Family jokes
Why can't an orphan hit a home run? Because they don't know where home is.
Why can an orphan go to a store to buy something and what can come back home?
Because they don't have a home.
Why can't orphans play baseball?
Because they don't know where home is.
I looked at my daughter. I told her what's wrong.
She said I wasn't being a daddy to her until...
Your mom stinks.
That is my joke.
You mom doesn’t really stink.
I know I am stupid. 🤕
"Knock, knock." "Who's there?" "You're." "You're who?" "You're adopted!"
Why are orphans so gayyyyyyy?
Why do orphans enjoy orgasms?
Why can’t orphans play baseball/softball?
They never get to home!
Why can’t orphans play baseball?
Because they can’t find home.
Why can’t an orphan play baseball? Because he can’t find home plate.

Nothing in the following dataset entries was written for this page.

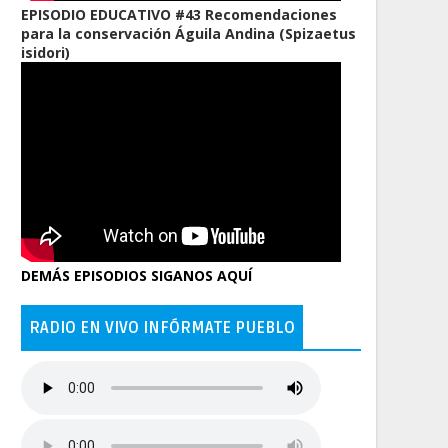
EPISODIO EDUCATIVO #43 Recomendaciones
para la conservación Águila Andina (Spizaetus
isidori)
DEMÁS EPISODIOS SIGANOS AQUÍ
RADIO EN VIVO INFÓRMATE PUEBLO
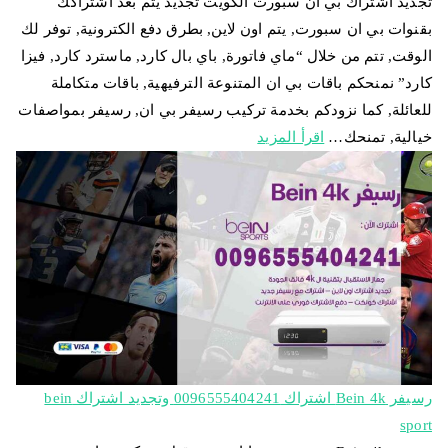
تجديد اشتراك بي ان سبورت الكويت تجديد يتم بعد اشتراكك
بقنوات بي ان سبورت, يتم اون لاين, بطرق دفع الكترونية, توفر لك
الوقت, تتم من خلال “ماي فاتورة, باي بال كارد, ماسترد كارد, فيزا
كارد” نمنحكم باقات بي ان المتنوعة الترفيهية, باقات متكاملة
للعائلة, كما نزودكم بخدمة تركيب رسيفر بي ان, رسيفر بمواصفات
خيالية, تمنحك…
اقرأ المزيد
رسيفر Bein 4k اشتراك 0096555404241 وتجديد اشتراك bein
sport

Yo mama's so dumb, her dad said, "You're driving me crazy," and she said, "I didn't know crazy was a place!"
Why can't orphans play baseball?
Because it's not original at all.
When you're playing online with your friend, then you hear a kid scream: "No, Dad, please stop!" Scream ends with a gunshot.
Want to hear a joke? I swear it isn't about my life again.
My mom and dad made a joke together and called it "yeetsu" (me)!
My dad called me as I said I shit in my sister's mouth. Impossible? Nope.
What’s the difference between a boomerang and my dad?
Only the boomerang came back. It’s been 14 years, where’s my dad?
If you're ever bored, jump on Vedanta, what is he going to do, tell his parents? (He probably will.)
What is so annoying? A younger sister.
I love your mom and dad's joke! They made it together and called it your name.